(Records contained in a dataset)
+ + + + + + +
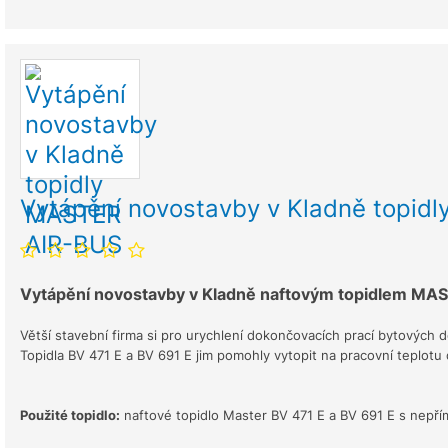
Vytápění novostavby v Kladně topid
Vytápění novostavby v Kladně naftovým topidlem MA
Větší stavební firma si pro urychlení dokončovacích prací bytových
Topidla BV 471 E a BV 691 E jim pomohly vytopit na pracovní teplotu
Použité topidlo:
naftové topidlo Master BV 471 E a BV 691 E s nepř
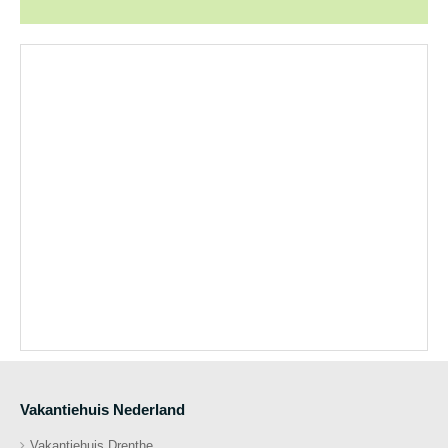
Vakantiehuis Nederland
Vakantiehuis Drenthe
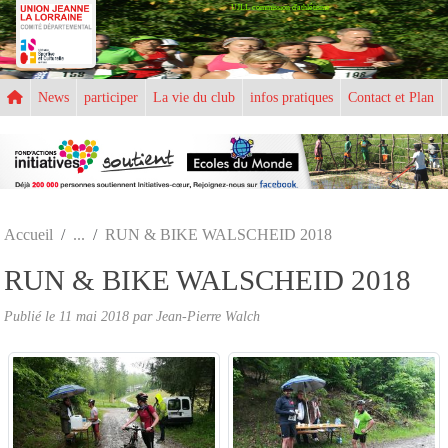
UJLL commission d'athlétisme
Panneau de gestion des cookies
News
participer
La vie du club
infos pratiques
Contact et Plan
Accueil
RUN & BIKE WALSCHEID 2018
RUN & BIKE WALSCHEID 2018
Publié le
11 mai 2018
par
Jean-Pierre Walch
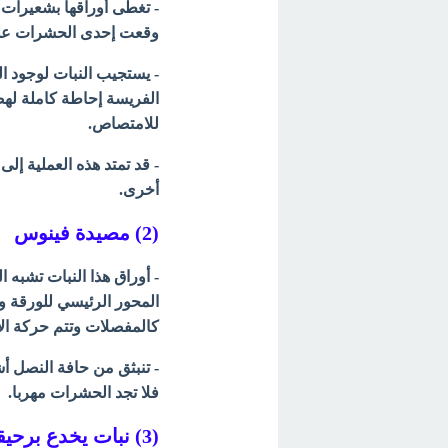
- تغطى أوراقها بشعيرات
وقعت إحدى الحشرات على
- يستجيب النبات لوجود 
الفريسة إحاطة كاملة لهضم 
للامتصاص.
- قد تمتد هذه العملية إل
أخرى.
(2) مصيدة فينوس
- أوراق هذا النبات تشبه
المحور الرئيسي للورقة و
كالمفصلات وتتم حركة الان
- تنبثق من حافة النصل 
فلا تجد الحشرات مهربا.
(3) نبات يخدع برحيقه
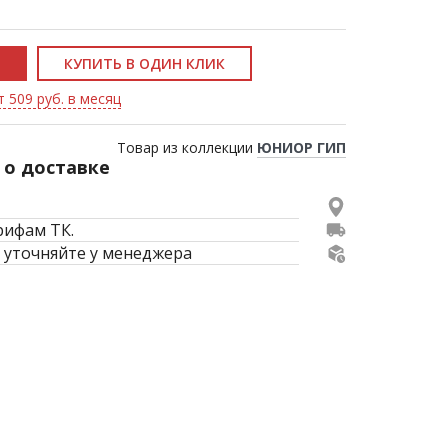
КУПИТЬ В ОДИН КЛИК
т 509 руб. в месяц
Товар из коллекции
ЮНИОР ГИП
о доставке
рифам ТК.
 уточняйте у менеджера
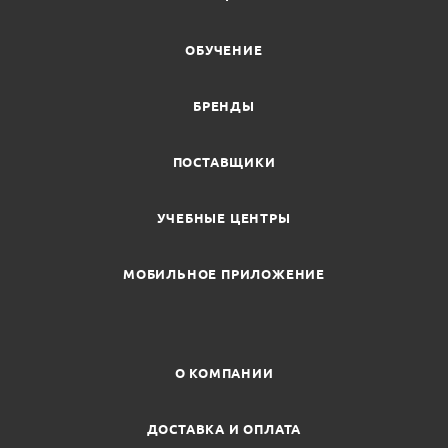
ОБУЧЕНИЕ
БРЕНДЫ
ПОСТАВЩИКИ
УЧЕБНЫЕ ЦЕНТРЫ
МОБИЛЬНОЕ ПРИЛОЖЕНИЕ
О КОМПАНИИ
ДОСТАВКА И ОПЛАТА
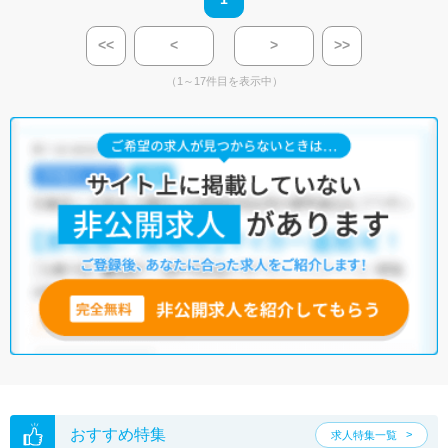
<<
<
>
>>
（1～17件目を表示中）
おすすめ特集
求人特集一覧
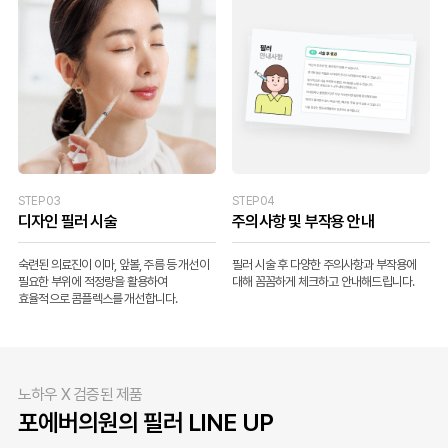
STEP 03
STEP 04
디자인 필러 시술
주의사항 및 부작용 안내
숙련된 의료진이 이마, 앞볼, 주름 등 개선이
필러 시술 후 다양한 주의사항과 부작용에
필요한 부위에 적정량을 활용하여
대해 꼼꼼하게 체크하고 안내해드립니다.
효율적으로 콤플렉스를 개선합니다.
노하우 X 검증된 제품
포에버의원의 필러 LINE UP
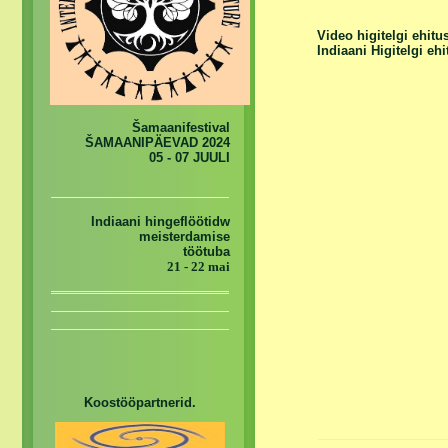
Video higitelgi ehit
Indiaani Higitelgi e
Šamaanifestival
ŠAMAANIPÄEVAD 2024
05 - 07 JUULI
Indiaani hingeflöötidw
meisterdamise
töötuba
21 - 22 mai
Koostööpartnerid.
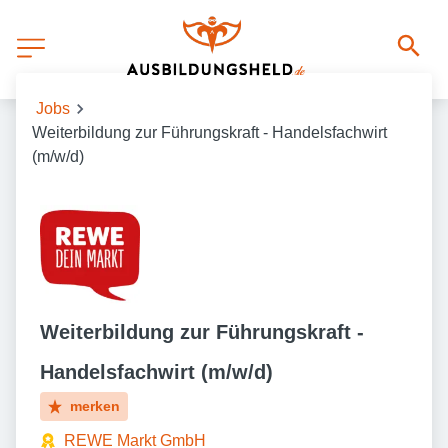
Jobs
Weiterbildung zur Führungskraft - Handelsfachwirt
(m/w/d)
Weiterbildung zur Führungskraft -
Handelsfachwirt (m/w/d)
merken
REWE Markt GmbH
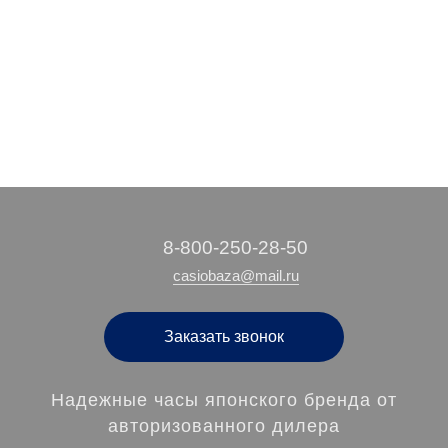
2 680 руб.
11 470 руб.
/ шт
/ шт
‭8-800-250-28-50
casiobaza@mail.ru
Заказать звонок
Надежные часы японского бренда от
авторизованного дилера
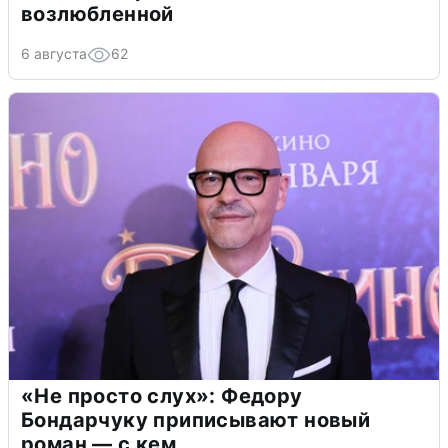
возлюбленной
6 августа
62
«Не просто слух»: Федору
Бондарчуку приписывают новый
роман — с кем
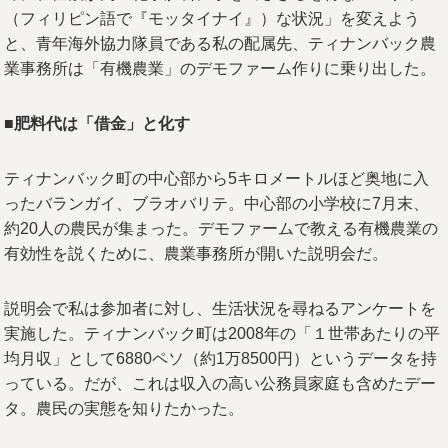
（フィリピン語で『モッタイナイ』）な状況」を変えよう
と、青年海外協力隊員である私の配属先、ティナンバック農
業事務所は「有機農業」のデモファーム作りに乗り出した。
■肥料代は「借金」と化す
ティナンバック町の中心部から5キロメートルほど奥地に入
ったバランガイ、ブラオバリテ。中心部の小学校に7月末、
約20人の農民が集まった。デモファームで教える有機農業の
有効性を説くために、農業事務所が開いた説明会だ。
説明会で私は参加者に対し、生活状況を尋ねるアンケートを
実施した。ティナンバック町は2008年の「１世帯あたりの平
均月収」として6880ペソ（約1万8500円）というデータを持
っている。だが、これは収入の高い公務員家庭も含めたデー
タ。農民の実態を知りたかった。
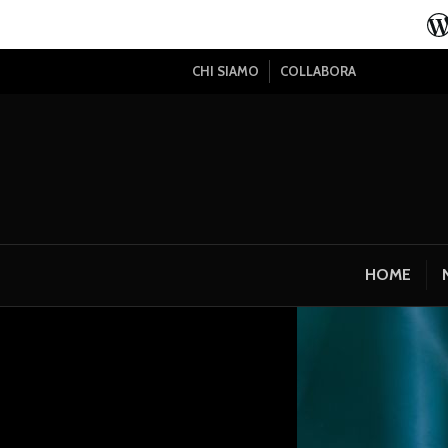
CHI SIAMO
COLLABORA
HOME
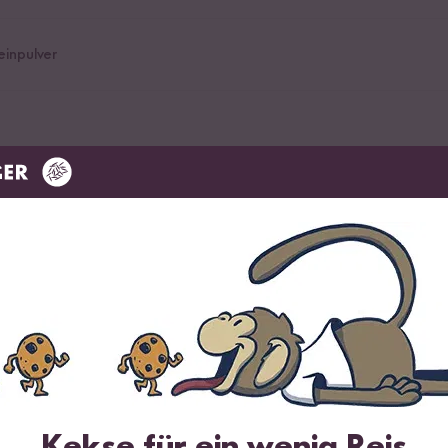
einpulver
gekratzen Vanille in einen Topf geben mit den 700ml Milch/Sojamilc
t, die Temperatur stark runter nehmen und unter ständigen rühren 15
Kekse für ein wenig Reis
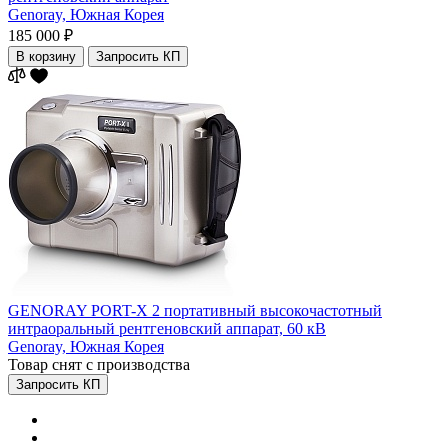
Genoray,
Южная Корея
185 000 ₽
В корзину
Запросить КП
GENORAY PORT-X 2 портативный высокочастотный
интраоральный рентгеновский аппарат, 60 кВ
Genoray,
Южная Корея
Товар снят с производства
Запросить КП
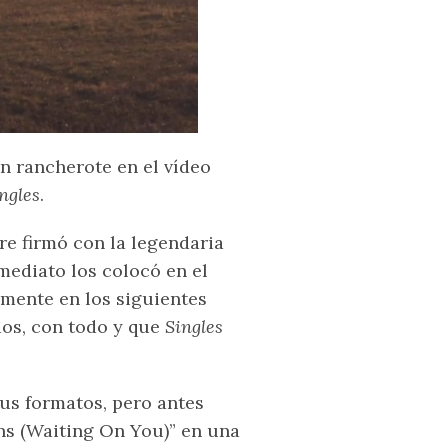
un rancherote en el vídeo
ngles
.
e firmó con la legendaria
mediato los colocó en el
emente en los siguientes
dos, con todo y que
Singles
sus formatos, pero antes
ns (Waiting On You)” en una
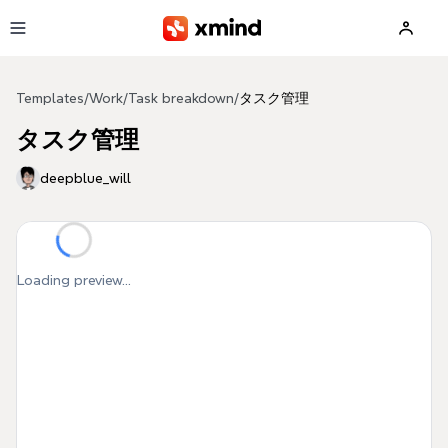
Skip to main content
Templates
/
Work
/
Task breakdown
/
タスク管理
タスク管理
deepblue_will
Loading preview...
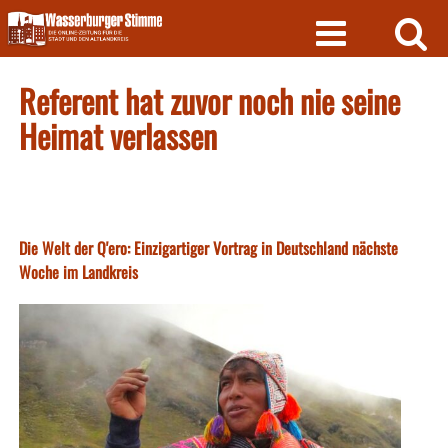
Skip
to
content
Referent hat zuvor noch nie seine
Heimat verlassen
Die Welt der Q'ero: Einzigartiger Vortrag in Deutschland nächste
Woche im Landkreis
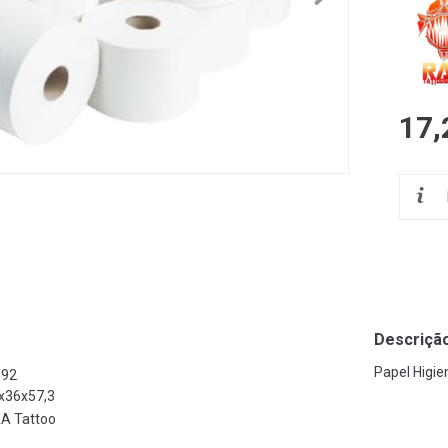
17,
Descriçã
Papel Higie
092
x36x57,3
A Tattoo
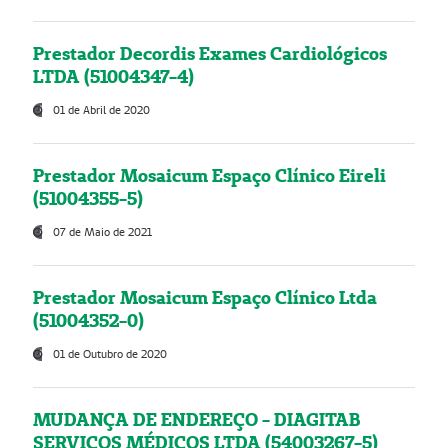
Prestador Decordis Exames Cardiológicos
LTDA (51004347-4)
01 de Abril de 2020
Prestador Mosaicum Espaço Clínico Eireli
(51004355-5)
07 de Maio de 2021
Prestador Mosaicum Espaço Clínico Ltda
(51004352-0)
01 de Outubro de 2020
MUDANÇA DE ENDEREÇO - DIAGITAB
SERVIÇOS MÉDICOS LTDA (54003267-5)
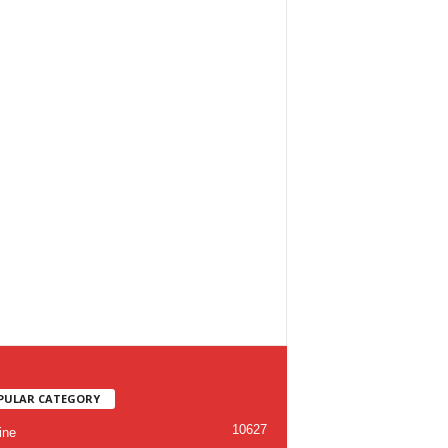
PULAR CATEGORY
10627
ine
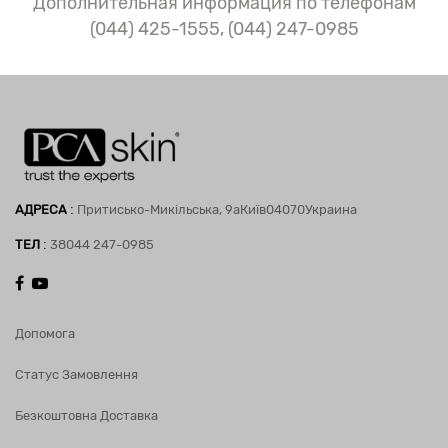
Дополнительная информация по телефонам
(044) 425-1555, (044) 247-0985
:
АДРЕСА
Притисько-Микільська, 9а
Київ
04070
Украина
:
ТЕЛ
38044 247-0985
Допомога
Статус Замовлення
Безкоштовна Доставка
+ + + + + + +
Check the records above and copy each line that has the string "Kladně".

TASK OUTPUT
Vytápění novostavby v Kladně topid
Vytápění novostavby v Kladně naftovým topidlem MA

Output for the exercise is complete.